Transcribe the data exactly. Pictures stay out.
========
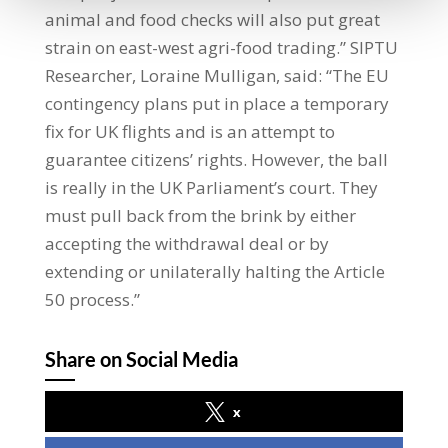
animal and food checks will also put great
strain on east-west agri-food trading.” SIPTU
Researcher, Loraine Mulligan, said: “The EU
contingency plans put in place a temporary
fix for UK flights and is an attempt to
guarantee citizens’ rights. However, the ball
is really in the UK Parliament’s court. They
must pull back from the brink by either
accepting the withdrawal deal or by
extending or unilaterally halting the Article
50 process.”
Share on Social Media
x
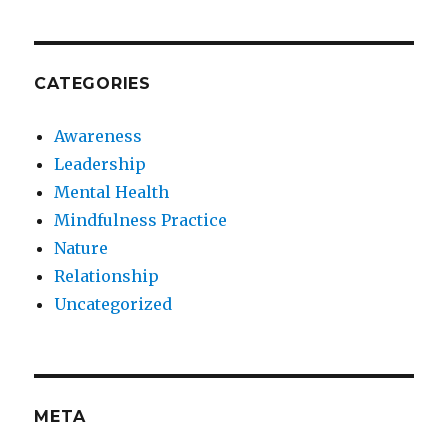
CATEGORIES
Awareness
Leadership
Mental Health
Mindfulness Practice
Nature
Relationship
Uncategorized
META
========
_RESPONSE_.
animal and food checks will also put great
strain on east-west agri-food trading.” SIPTU
Researcher, Loraine Mulligan, said: “The EU
contingency plans put in place a temporary
fix for UK flights and is an attempt to
guarantee citizens’ rights. However, the ball
is really in the UK Parliament’s court. They
must pull back from the brink by either
accepting the withdrawal deal or by
extending or unilaterally halting the Article
50 process.”
Share on Social Media
x
CATEGORIES
Awareness
Leadership
Mental Health
Mindfulness Practice
Nature
Relationship
Uncategorized
META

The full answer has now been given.